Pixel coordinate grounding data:
....
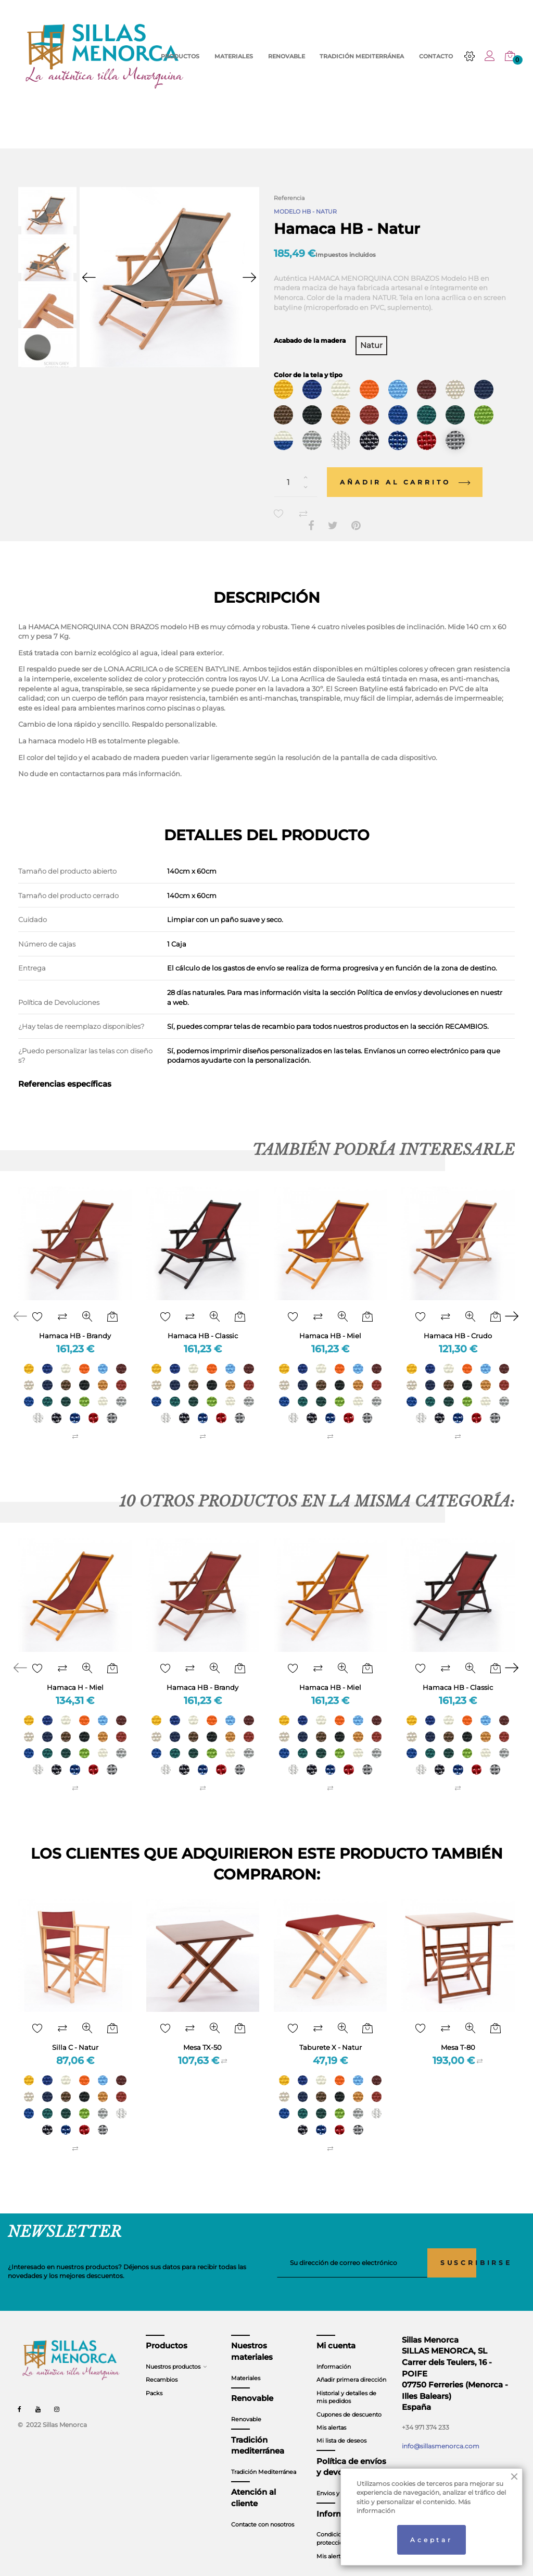 Image resolution: width=533 pixels, height=2576 pixels. I want to click on Cupones de descuento, so click(349, 2401).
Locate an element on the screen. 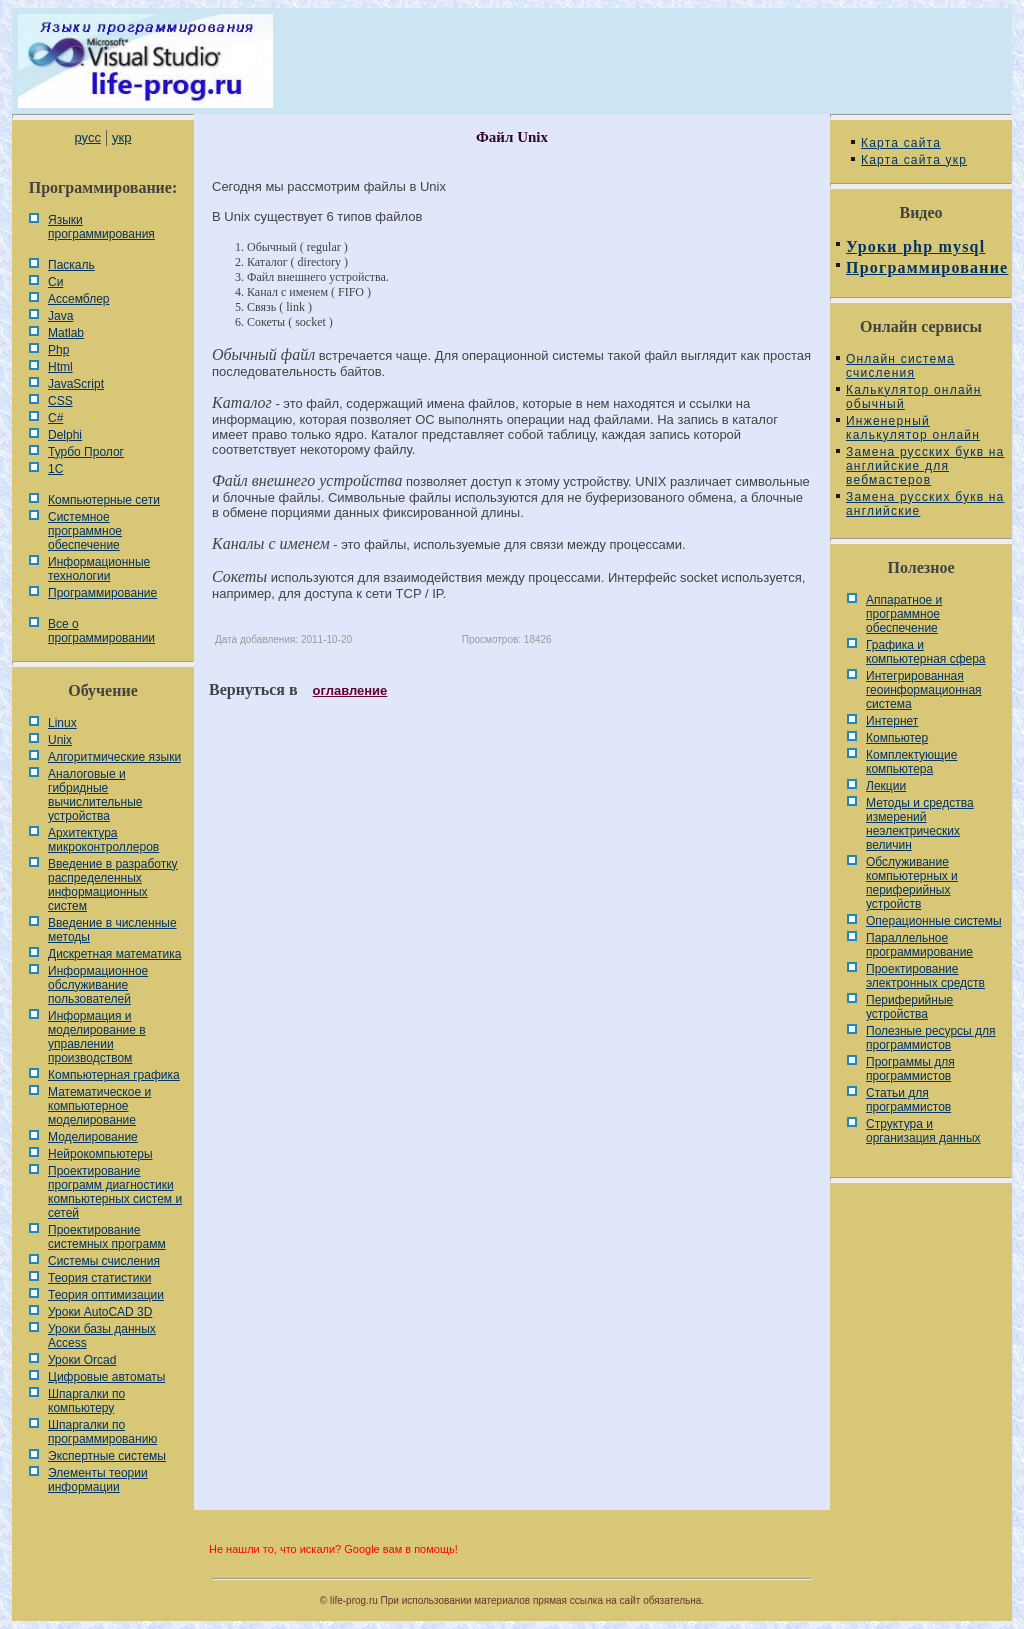 The image size is (1024, 1629). CSS is located at coordinates (60, 401).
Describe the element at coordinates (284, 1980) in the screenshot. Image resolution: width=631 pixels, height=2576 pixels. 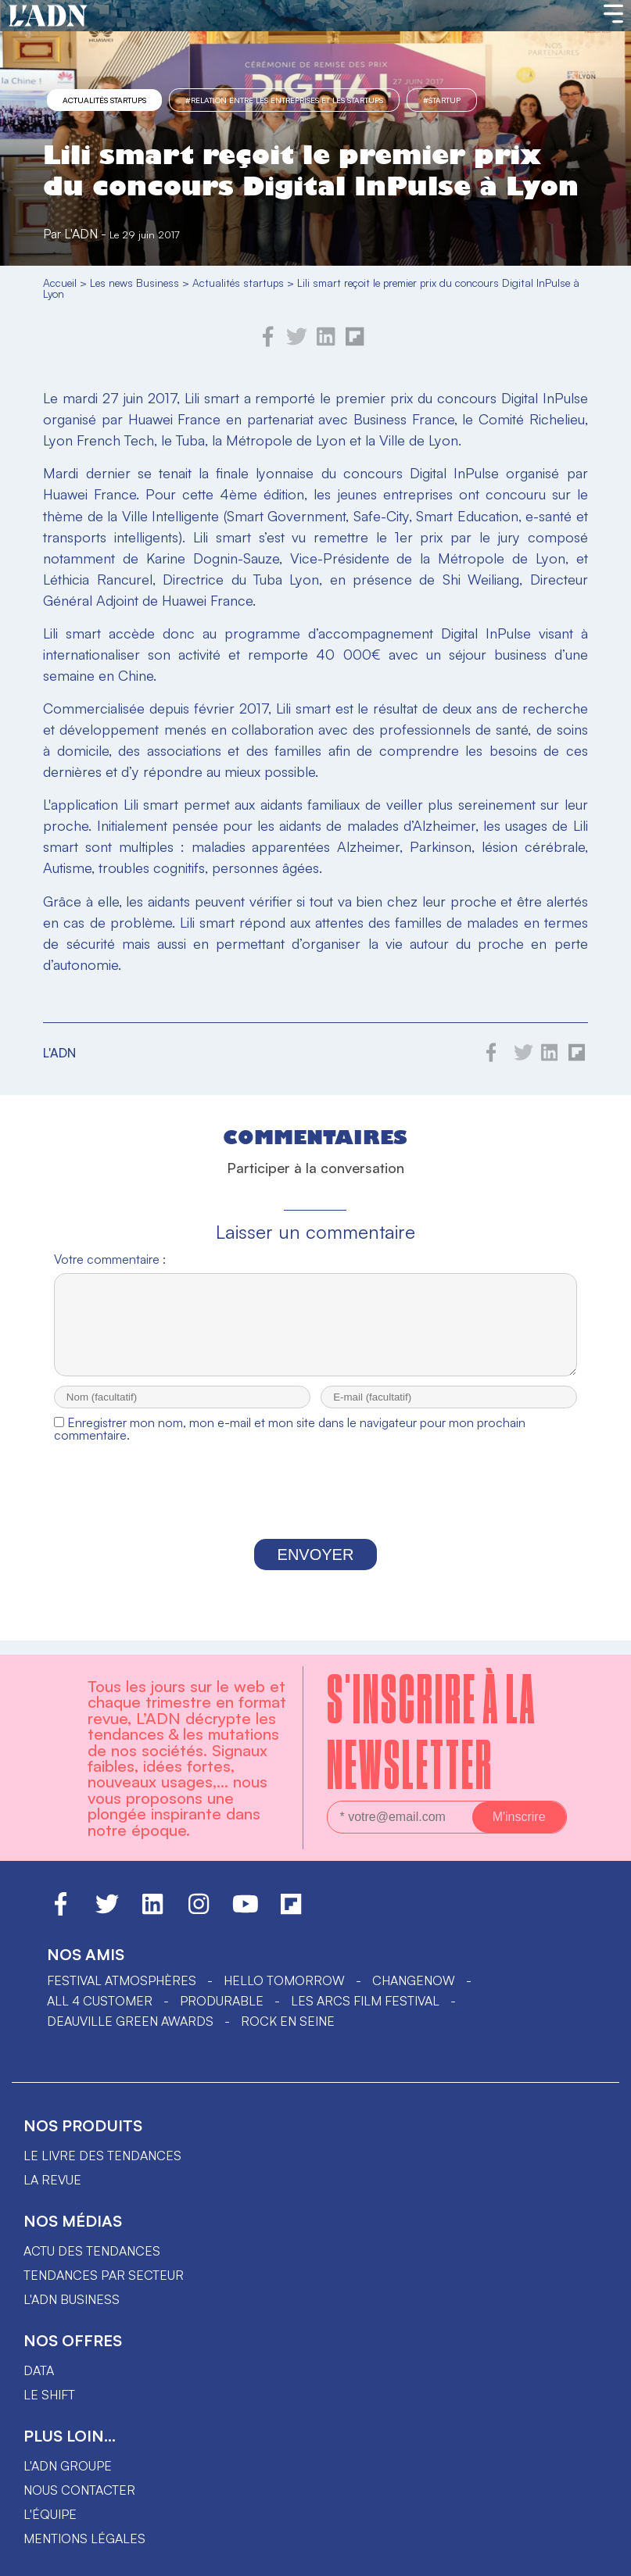
I see `hello tomorrow` at that location.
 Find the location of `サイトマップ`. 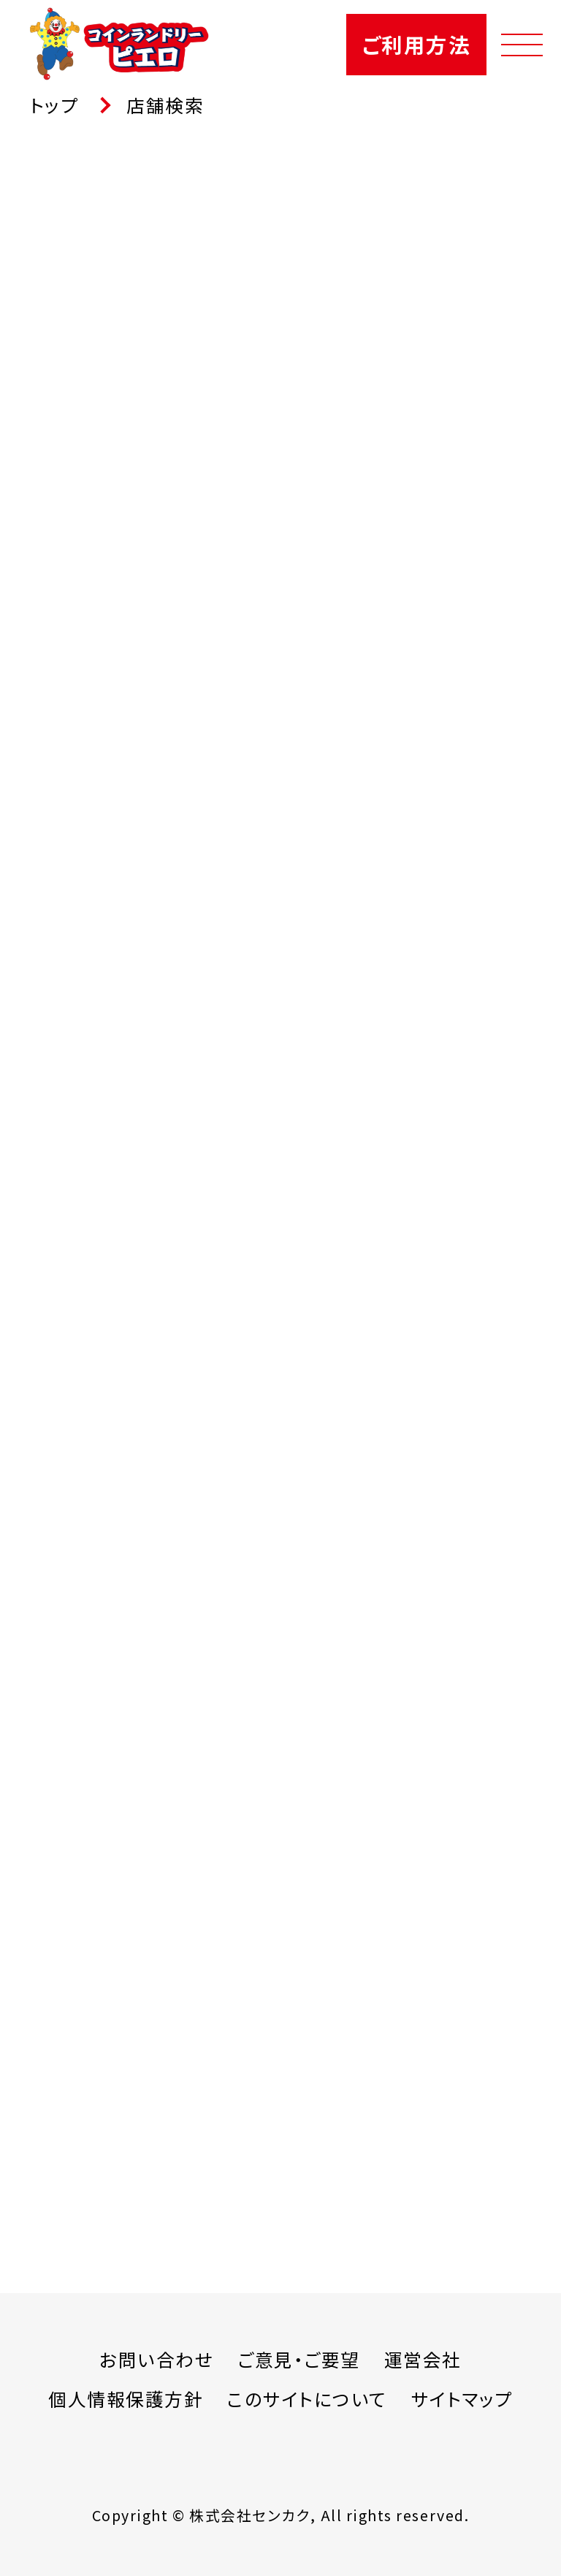

サイトマップ is located at coordinates (462, 2399).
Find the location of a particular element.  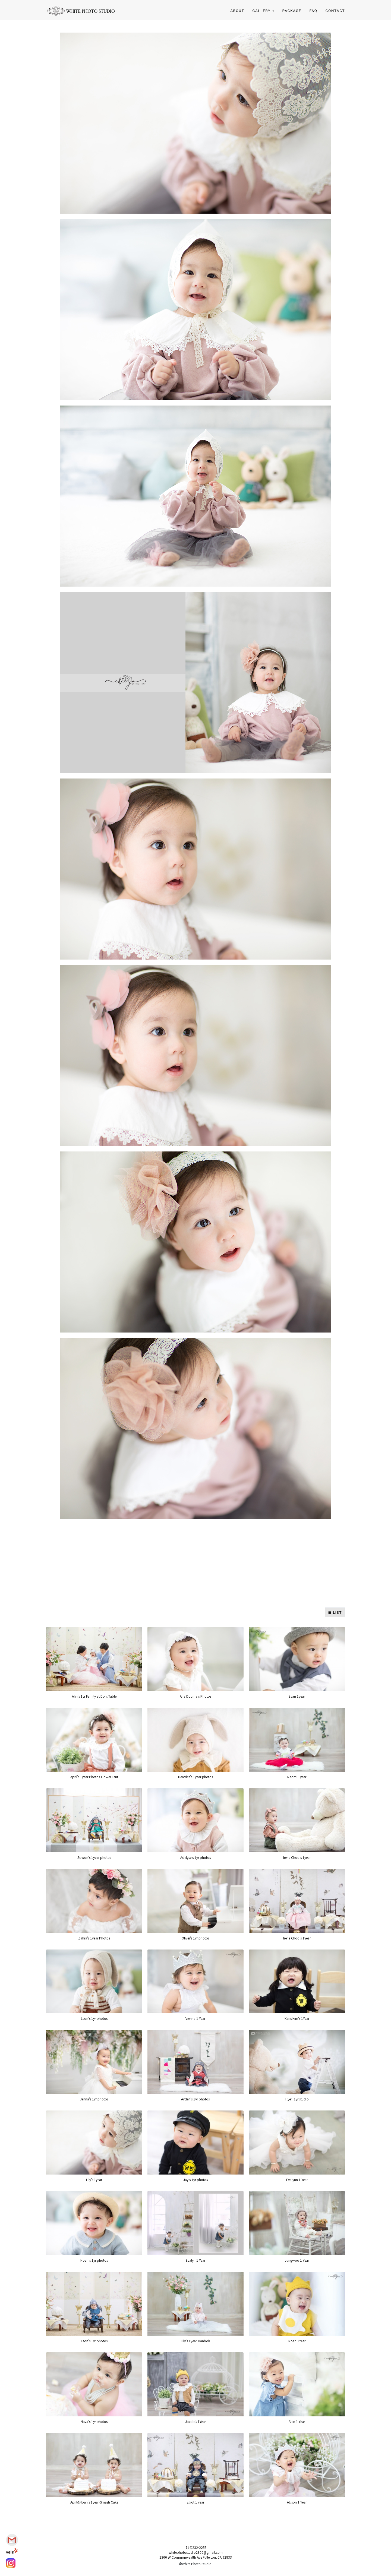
....
WHAT TO WORK ON: Write out each line exactly, from the one containing "Describe the element" through the end of the entries, and skip the pictures.

TASK RESPONSE:
Describe the element at coordinates (284, 1980) in the screenshot. Image resolution: width=631 pixels, height=2576 pixels. 
I see `hello tomorrow` at that location.
 Find the location of `サイトマップ`. 

サイトマップ is located at coordinates (462, 2399).
Find the location of a particular element.  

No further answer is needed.